Data section ::

<<<<

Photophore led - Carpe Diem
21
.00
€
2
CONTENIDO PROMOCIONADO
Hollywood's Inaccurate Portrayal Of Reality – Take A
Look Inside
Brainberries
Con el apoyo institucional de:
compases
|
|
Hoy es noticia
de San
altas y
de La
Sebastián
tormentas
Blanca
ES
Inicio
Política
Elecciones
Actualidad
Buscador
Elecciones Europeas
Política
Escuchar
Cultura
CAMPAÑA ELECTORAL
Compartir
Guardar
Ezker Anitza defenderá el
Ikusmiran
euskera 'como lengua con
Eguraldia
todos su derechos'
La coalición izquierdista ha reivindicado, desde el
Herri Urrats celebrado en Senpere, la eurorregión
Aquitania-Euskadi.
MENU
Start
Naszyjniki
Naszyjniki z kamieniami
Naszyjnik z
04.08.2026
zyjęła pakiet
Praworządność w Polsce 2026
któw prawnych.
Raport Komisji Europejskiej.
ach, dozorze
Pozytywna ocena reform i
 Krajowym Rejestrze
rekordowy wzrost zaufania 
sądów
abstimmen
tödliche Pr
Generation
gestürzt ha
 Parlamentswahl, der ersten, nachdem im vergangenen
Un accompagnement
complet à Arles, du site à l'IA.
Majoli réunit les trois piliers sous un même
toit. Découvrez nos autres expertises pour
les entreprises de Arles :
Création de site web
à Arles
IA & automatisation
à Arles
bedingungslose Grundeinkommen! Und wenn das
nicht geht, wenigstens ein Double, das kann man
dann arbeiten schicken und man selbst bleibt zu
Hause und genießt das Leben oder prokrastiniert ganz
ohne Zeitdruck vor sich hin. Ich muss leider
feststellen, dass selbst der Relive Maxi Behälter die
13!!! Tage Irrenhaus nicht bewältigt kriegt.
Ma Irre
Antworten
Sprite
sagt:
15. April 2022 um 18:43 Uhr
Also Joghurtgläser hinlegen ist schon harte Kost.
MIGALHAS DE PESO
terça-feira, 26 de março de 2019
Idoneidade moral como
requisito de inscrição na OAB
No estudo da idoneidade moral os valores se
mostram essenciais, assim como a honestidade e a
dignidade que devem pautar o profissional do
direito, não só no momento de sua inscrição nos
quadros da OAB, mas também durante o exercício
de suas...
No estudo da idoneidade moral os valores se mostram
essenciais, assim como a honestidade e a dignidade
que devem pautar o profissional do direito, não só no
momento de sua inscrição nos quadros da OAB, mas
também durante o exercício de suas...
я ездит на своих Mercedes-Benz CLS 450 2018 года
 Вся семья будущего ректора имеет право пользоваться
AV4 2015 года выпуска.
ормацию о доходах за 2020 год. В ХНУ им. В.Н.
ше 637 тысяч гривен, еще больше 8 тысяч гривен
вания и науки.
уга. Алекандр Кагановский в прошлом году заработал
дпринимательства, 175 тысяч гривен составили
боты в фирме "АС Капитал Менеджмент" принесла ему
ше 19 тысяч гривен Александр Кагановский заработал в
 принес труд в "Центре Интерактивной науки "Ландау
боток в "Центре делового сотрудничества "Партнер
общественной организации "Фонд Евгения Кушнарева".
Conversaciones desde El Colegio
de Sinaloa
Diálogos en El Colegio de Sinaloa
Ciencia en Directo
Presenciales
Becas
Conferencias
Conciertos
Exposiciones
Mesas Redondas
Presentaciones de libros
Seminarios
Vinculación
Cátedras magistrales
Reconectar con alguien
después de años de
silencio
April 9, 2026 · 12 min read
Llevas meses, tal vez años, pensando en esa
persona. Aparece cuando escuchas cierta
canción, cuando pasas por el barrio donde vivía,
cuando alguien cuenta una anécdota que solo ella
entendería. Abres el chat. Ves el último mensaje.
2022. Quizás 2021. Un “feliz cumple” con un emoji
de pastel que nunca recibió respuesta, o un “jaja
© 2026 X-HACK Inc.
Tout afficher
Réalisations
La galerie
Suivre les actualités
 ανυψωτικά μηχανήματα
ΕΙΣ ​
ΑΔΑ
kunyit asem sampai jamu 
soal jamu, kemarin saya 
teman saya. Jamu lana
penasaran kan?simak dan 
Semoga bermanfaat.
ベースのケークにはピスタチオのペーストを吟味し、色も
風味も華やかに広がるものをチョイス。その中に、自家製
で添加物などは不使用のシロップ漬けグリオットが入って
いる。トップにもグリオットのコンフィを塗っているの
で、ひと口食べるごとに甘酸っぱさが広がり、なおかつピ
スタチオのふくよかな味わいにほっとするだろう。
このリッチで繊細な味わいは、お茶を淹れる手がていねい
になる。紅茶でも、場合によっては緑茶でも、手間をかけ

>>>>

Work required :: Taking the entries above, write out exactly each line from the one holding "nicht geht, wenigstens" to the one holding "боты в фирме", both included, and stop there.

Your solution ::
nicht geht, wenigstens ein Double, das kann man
dann arbeiten schicken und man selbst bleibt zu
Hause und genießt das Leben oder prokrastiniert ganz
ohne Zeitdruck vor sich hin. Ich muss leider
feststellen, dass selbst der Relive Maxi Behälter die
13!!! Tage Irrenhaus nicht bewältigt kriegt.
Ma Irre
Antworten
Sprite
sagt:
15. April 2022 um 18:43 Uhr
Also Joghurtgläser hinlegen ist schon harte Kost.
MIGALHAS DE PESO
terça-feira, 26 de março de 2019
Idoneidade moral como
requisito de inscrição na OAB
No estudo da idoneidade moral os valores se
mostram essenciais, assim como a honestidade e a
dignidade que devem pautar o profissional do
direito, não só no momento de sua inscrição nos
quadros da OAB, mas também durante o exercício
de suas...
No estudo da idoneidade moral os valores se mostram
essenciais, assim como a honestidade e a dignidade
que devem pautar o profissional do direito, não só no
momento de sua inscrição nos quadros da OAB, mas
também durante o exercício de suas...
я ездит на своих Mercedes-Benz CLS 450 2018 года
 Вся семья будущего ректора имеет право пользоваться
AV4 2015 года выпуска.
ормацию о доходах за 2020 год. В ХНУ им. В.Н.
ше 637 тысяч гривен, еще больше 8 тысяч гривен
вания и науки.
уга. Алекандр Кагановский в прошлом году заработал
дпринимательства, 175 тысяч гривен составили
боты в фирме "АС Капитал Менеджмент" принесла ему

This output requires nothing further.